▶ _Work item_: A complete and exact copy of the data below is the task.

▶ _Records provided_:
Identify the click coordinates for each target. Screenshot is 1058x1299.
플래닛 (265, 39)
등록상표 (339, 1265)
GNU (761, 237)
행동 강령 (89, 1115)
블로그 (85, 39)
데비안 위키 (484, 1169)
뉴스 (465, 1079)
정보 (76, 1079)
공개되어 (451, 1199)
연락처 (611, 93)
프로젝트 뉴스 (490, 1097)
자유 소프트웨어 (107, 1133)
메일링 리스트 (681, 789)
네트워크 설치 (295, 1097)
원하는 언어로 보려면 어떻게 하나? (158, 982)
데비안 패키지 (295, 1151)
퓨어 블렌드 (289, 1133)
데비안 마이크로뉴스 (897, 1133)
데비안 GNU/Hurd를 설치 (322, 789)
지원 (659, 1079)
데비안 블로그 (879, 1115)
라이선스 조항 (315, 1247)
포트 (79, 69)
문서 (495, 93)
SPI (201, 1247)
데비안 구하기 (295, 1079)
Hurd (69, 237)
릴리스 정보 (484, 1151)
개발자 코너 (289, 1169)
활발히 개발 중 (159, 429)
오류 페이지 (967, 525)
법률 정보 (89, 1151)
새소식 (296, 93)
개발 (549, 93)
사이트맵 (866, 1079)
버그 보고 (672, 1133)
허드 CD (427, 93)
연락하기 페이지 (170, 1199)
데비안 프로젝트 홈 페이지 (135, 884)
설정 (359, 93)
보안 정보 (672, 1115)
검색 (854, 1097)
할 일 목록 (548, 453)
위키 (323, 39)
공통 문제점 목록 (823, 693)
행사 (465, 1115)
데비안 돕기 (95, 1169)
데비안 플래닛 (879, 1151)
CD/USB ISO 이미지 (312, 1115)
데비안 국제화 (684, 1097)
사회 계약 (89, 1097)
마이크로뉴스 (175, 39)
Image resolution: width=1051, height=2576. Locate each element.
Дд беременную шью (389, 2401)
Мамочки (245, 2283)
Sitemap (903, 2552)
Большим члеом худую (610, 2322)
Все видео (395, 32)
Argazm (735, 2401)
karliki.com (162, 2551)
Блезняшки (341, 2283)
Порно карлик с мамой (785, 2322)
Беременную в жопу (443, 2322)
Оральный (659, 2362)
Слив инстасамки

▶ _Response_:
Identify the click coordinates for each target. Screenshot is 1058x1299.
플래닛 (265, 39)
등록상표 (339, 1265)
GNU (761, 237)
행동 강령 (89, 1115)
블로그 (85, 39)
데비안 위키 (484, 1169)
뉴스 (465, 1079)
정보 (76, 1079)
공개되어 (451, 1199)
연락처 (611, 93)
프로젝트 뉴스 (490, 1097)
자유 소프트웨어 (107, 1133)
메일링 리스트 (681, 789)
네트워크 설치 (295, 1097)
원하는 언어로 보려면 어떻게 하나? (158, 982)
데비안 패키지 (295, 1151)
퓨어 블렌드 (289, 1133)
데비안 마이크로뉴스 (897, 1133)
데비안 GNU/Hurd를 설치 (322, 789)
지원 (659, 1079)
데비안 블로그 (879, 1115)
라이선스 조항 (315, 1247)
포트 (79, 69)
문서 (495, 93)
SPI (201, 1247)
데비안 구하기 (295, 1079)
Hurd (69, 237)
릴리스 정보 (484, 1151)
개발자 코너 (289, 1169)
활발히 개발 중 (159, 429)
오류 페이지 (967, 525)
법률 정보 (89, 1151)
새소식 (296, 93)
개발 (549, 93)
사이트맵 (866, 1079)
버그 보고 (672, 1133)
허드 CD (427, 93)
연락하기 페이지 (170, 1199)
데비안 프로젝트 홈 페이지 (135, 884)
설정 (359, 93)
보안 정보 (672, 1115)
검색 (854, 1097)
할 일 목록 (548, 453)
위키 (323, 39)
공통 문제점 목록 (823, 693)
행사 (465, 1115)
데비안 돕기 (95, 1169)
데비안 플래닛 (879, 1151)
CD/USB ISO 이미지 (312, 1115)
데비안 국제화 (684, 1097)
사회 계약 (89, 1097)
마이크로뉴스 (175, 39)
Image resolution: width=1051, height=2576. Locate each element.
Дд беременную шью (389, 2401)
Мамочки (245, 2283)
Sitemap (903, 2552)
Большим члеом худую (610, 2322)
Все видео (395, 32)
Argazm (735, 2401)
karliki.com (162, 2551)
Блезняшки (341, 2283)
Порно карлик с мамой (785, 2322)
Беременную в жопу (443, 2322)
Оральный (659, 2362)
Слив инстасамки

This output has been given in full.